Output every entry exactly as written, skipping any pictures.

##### Material provided #####

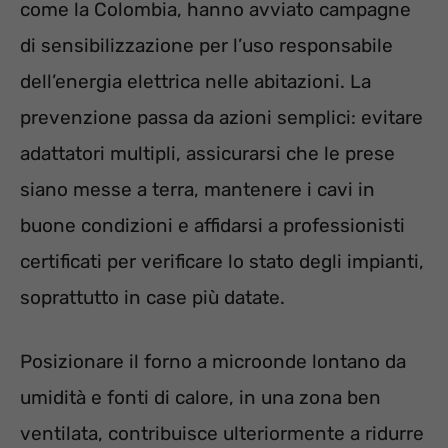
come la Colombia, hanno avviato campagne
di sensibilizzazione per l’uso responsabile
dell’energia elettrica nelle abitazioni. La
prevenzione passa da azioni semplici: evitare
adattatori multipli, assicurarsi che le prese
siano messe a terra, mantenere i cavi in
buone condizioni e affidarsi a professionisti
certificati per verificare lo stato degli impianti,
soprattutto in case più datate.
Posizionare il forno a microonde lontano da
umidità e fonti di calore, in una zona ben
ventilata, contribuisce ulteriormente a ridurre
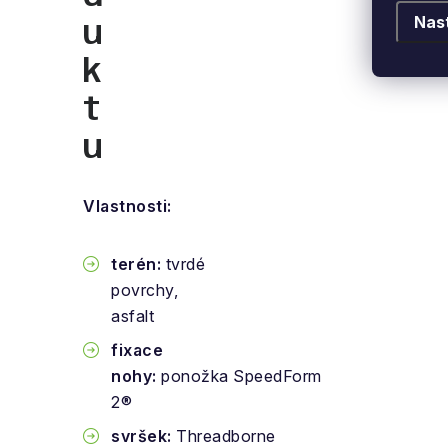
Nas
u
k
t
u
Vlastnosti:
terén:
tvrdé
povrchy,
asfalt
fixace
nohy:
ponožka SpeedForm
2®
svršek:
Threadborne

#####

**Response to the exercise**
come la Colombia, hanno avviato campagne
di sensibilizzazione per l’uso responsabile
dell’energia elettrica nelle abitazioni. La
prevenzione passa da azioni semplici: evitare
adattatori multipli, assicurarsi che le prese
siano messe a terra, mantenere i cavi in
buone condizioni e affidarsi a professionisti
certificati per verificare lo stato degli impianti,
soprattutto in case più datate.
Posizionare il forno a microonde lontano da
umidità e fonti di calore, in una zona ben
ventilata, contribuisce ulteriormente a ridurre
Nas
u
k
t
u
Vlastnosti:
terén:
tvrdé
povrchy,
asfalt
fixace
nohy:
ponožka SpeedForm
2®
svršek:
Threadborne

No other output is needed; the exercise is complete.